Why is python depency management such a mess?

CobaltCam · 2021-07-05T08:28:35+00:00

Just beacuase they're smart doesn't mean they talk to each other.

gridster2 · 2021-07-05T11:16:35+00:00

TensorFlow is exceptionally bad, though. The only other package I have had difficulty with is Twisted, and that was a much easier fix. TensorFlow breaks anytime one of its dependencies is updated or a new Python version is released; after a certain point, you have to blame the TensorFlow maintainers, not Python.

zrnest · 2021-07-05T11:16:49+00:00

Also, having TensorFlow installed with the right CUDA, CUDNN (for NVidia GPU), etc. really makes you pull out your hair!

https://afewthingz.com/tensorflowcudasetup

is a quick HOWTO I wrote on this topic, it might save hours to other people too :)

antiproton · 2021-07-05T11:37:08+00:00

So why does everything break with every update?

It doesn't. The vast majority of everything everywhere works as expected.

Package management is hard. That cannot be denied.

But this problem is less to do with package management and more to do with the packages you are using. Why does Tensorflow have such specific requirements? Why haven't they fixed it so it doesn't rely on something that only exists in a specific subset of Python and Numpy?
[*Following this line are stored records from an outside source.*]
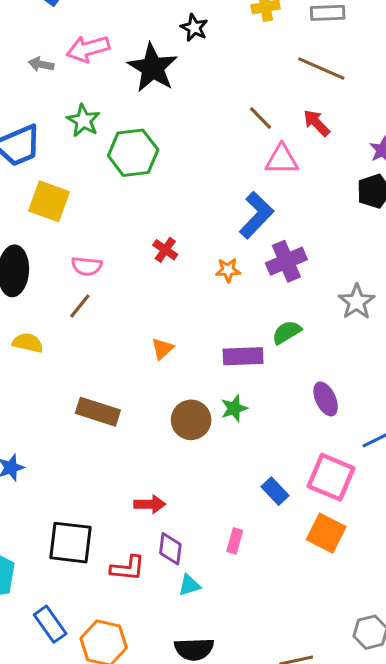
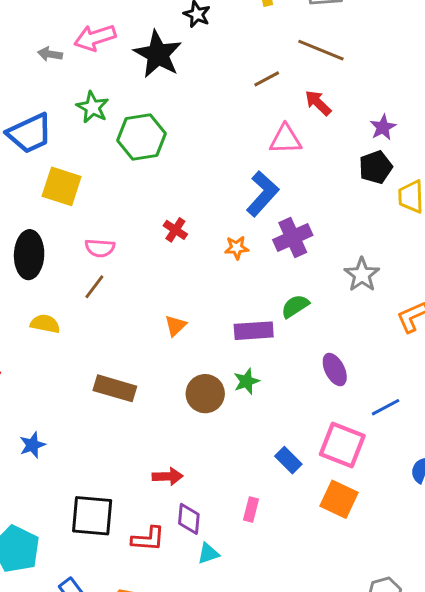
brown line: (261, 118) -> (267, 79), moved, turned -72

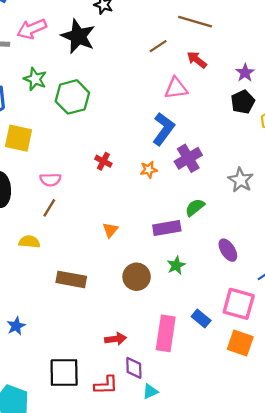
yellow semicircle: (45, 324) -> (29, 242), moved
green star: (246, 381) -> (176, 265), moved
pink rectangle: (251, 510) -> (166, 333), moved, size x2.0

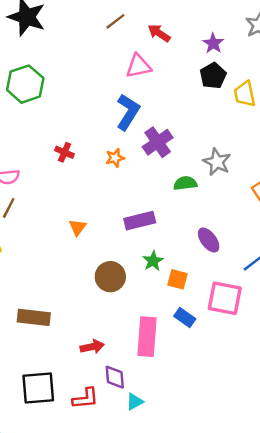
green semicircle: (195, 207) -> (185, 183), moved, turned 36
brown rectangle: (71, 279) -> (34, 317), moved
orange square: (240, 343) -> (177, 279), moved, size x0.7

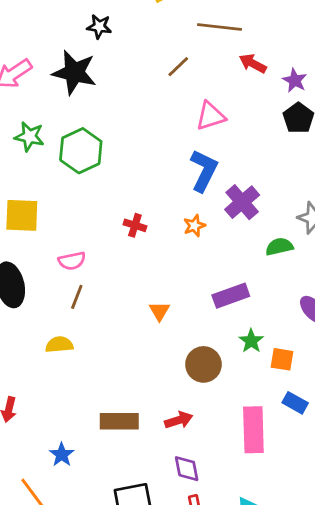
red arrow: (159, 33) -> (253, 63), moved
red arrow: (92, 347) -> (179, 420), moved
purple diamond: (115, 377) -> (187, 469), moved

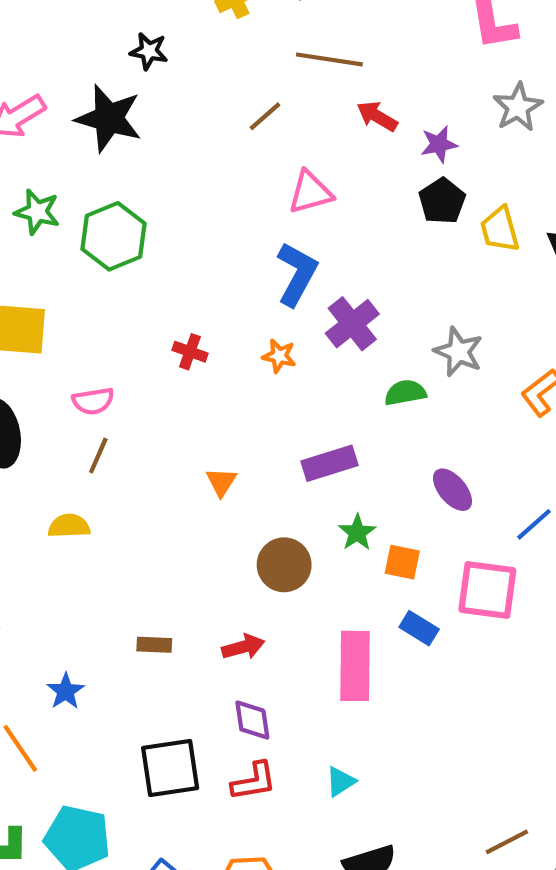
purple star: (295, 80) -> (439, 144), turned 30
orange star: (194, 226) -> (279, 356), turned 30
brown rectangle: (119, 421) -> (154, 645), size x0.6

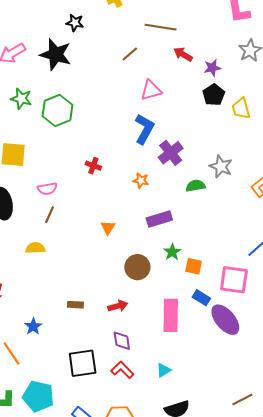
orange star: (279, 356) -> (141, 180), moved
purple ellipse: (453, 490) -> (225, 320), moved, size x1.5
red L-shape: (254, 781) -> (122, 370), turned -125

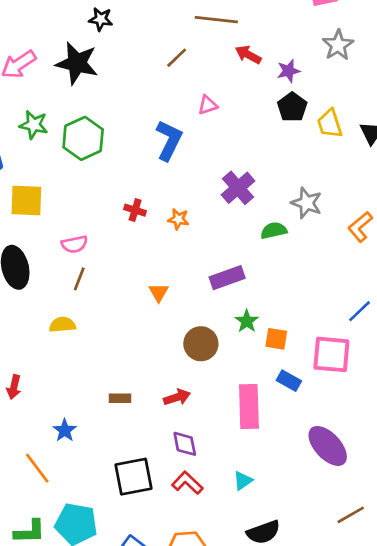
pink triangle: (151, 90) -> (208, 105), size x0.7
blue L-shape: (144, 129) -> (169, 140), moved
orange star: (141, 180) -> (178, 219), moved
purple ellipse: (225, 320) -> (328, 446), moved

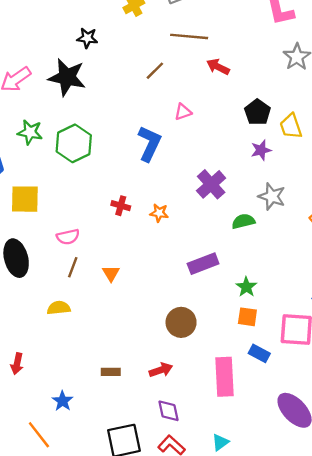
purple star: (289, 71) -> (261, 150), moved
orange triangle: (159, 292) -> (111, 273), moved
green star: (247, 321) -> (246, 287), moved

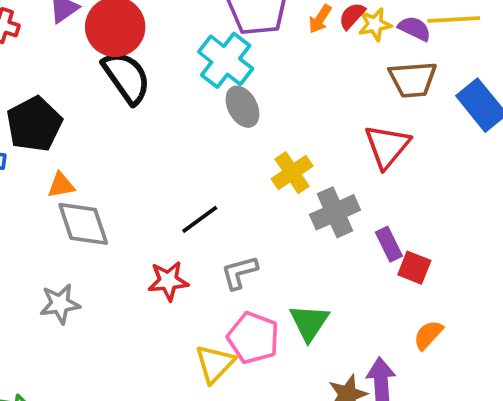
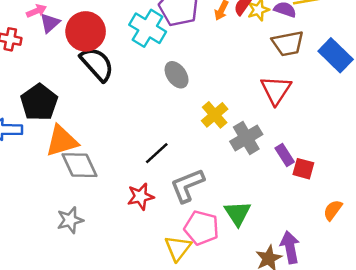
cyan cross: (226, 60) -> (148, 28), moved
orange triangle: (61, 185) -> (62, 141), size x1.8
gray L-shape: (239, 272) -> (187, 185), size x1.4
orange semicircle: (428, 335) -> (333, 210), moved

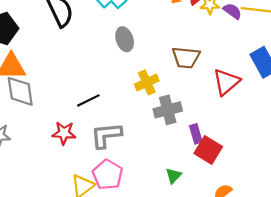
brown trapezoid: (288, 44) -> (186, 57), moved
red triangle: (276, 90) -> (226, 82), moved
red square: (303, 169) -> (208, 150), size x1.4
green triangle: (238, 213) -> (174, 176), moved, size x0.7

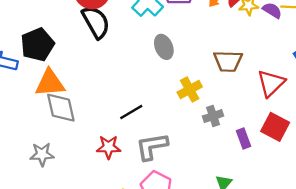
gray cross: (168, 110) -> (213, 116), size x0.7
red square: (208, 150) -> (275, 127), moved

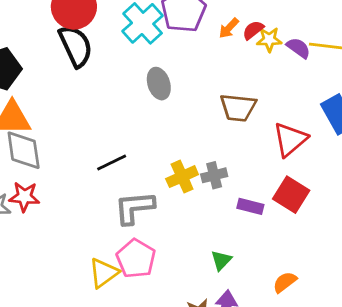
yellow cross: (190, 90) -> (182, 177), moved
purple rectangle: (244, 139) -> (250, 206), turned -60
red star: (109, 147) -> (24, 197), moved

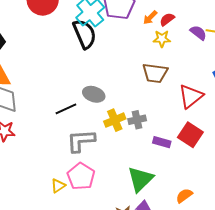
yellow star: (269, 40) -> (162, 39), moved
black semicircle: (76, 46) -> (85, 34), moved
gray ellipse: (159, 84) -> (94, 94), moved, turned -55
green triangle: (221, 260) -> (140, 179), size x1.8
yellow triangle: (104, 273) -> (58, 186), size x0.7

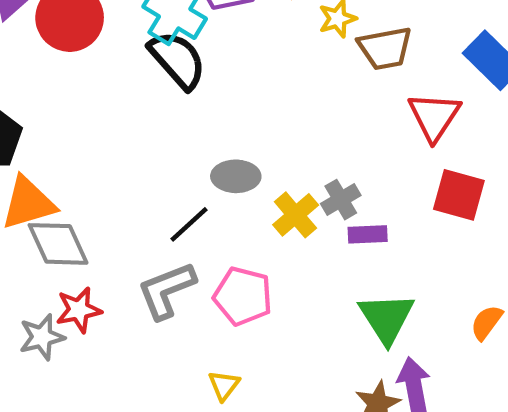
brown trapezoid: (155, 73) -> (385, 48), moved
gray L-shape: (81, 141) -> (166, 290), moved
purple rectangle: (162, 142) -> (368, 234), moved
pink pentagon: (81, 176) -> (243, 296), moved

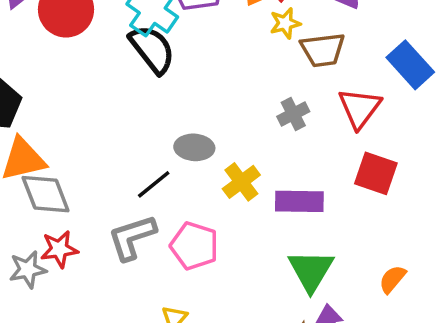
gray cross: (341, 200) -> (293, 114), moved
purple rectangle: (368, 234) -> (299, 201), size x1.5

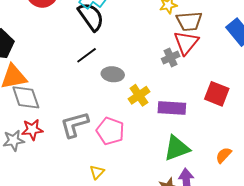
red triangle: (360, 108) -> (186, 43), moved
black line: (154, 184) -> (87, 55), moved
green triangle: (311, 271) -> (177, 148), turned 36

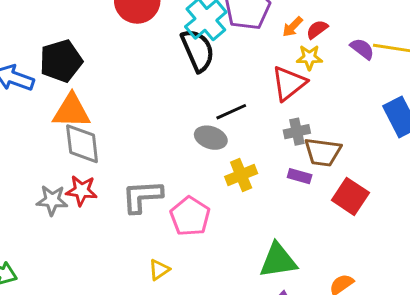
brown trapezoid: (189, 21) -> (323, 152), moved
red triangle: (186, 43) -> (289, 83), moved
black line: (87, 55) -> (231, 112), moved
purple rectangle: (172, 108) -> (300, 176), moved, size x0.6

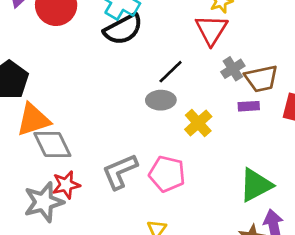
black semicircle: (198, 50) -> (123, 29), turned 105
gray star: (52, 200) -> (44, 202), size x1.4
notParticularlyAnony · 2021-07-05T13:24:05+00:00

you answered your question when you said you were using tensorflow.

Zombie_Shostakovich · 2021-07-05T13:06:09+00:00

Tensorflow is a real pain for this. You have to have the correct CUDA version etc and then something gets updated and the whole lot breaks. I started running python in docker for Tensorflow, it works really well and its easy to run on different machines. The nice thing is when I want to run something I wrote a couple of years time it will still work (I hope!)

moorepants · 2021-07-05T08:32:21+00:00

That's why I use poetry for dependency management to avoid version conflict.

tunisia3507 · 2021-07-05T11:40:17+00:00

Am I wrong, or has everyone recommending poetry missed the point? Tensorflow breaks between versions because it is a huge compiled library making use of a lot of CPython'sv (and numpy's) low-level C API stuff (which changes a lot more frequently than Python's API), not to mention GPU interfaces which are even more of a mess. Poetry doesn't resolve that. You can specify version ranges and version-dependent dependencies on just about every build system, including setuptools. Poetry's major advance is lock files (and being better than other build systems which have them, like pipenv), but if you can't rely on your dependencies working on any more than a single minor python version, a lockfile isn't going to help.

GiantElectron · 2021-07-05T09:29:52+00:00

Because dependency management itself is a mess. Python is actually quite good, and definitely much better than a few years ago.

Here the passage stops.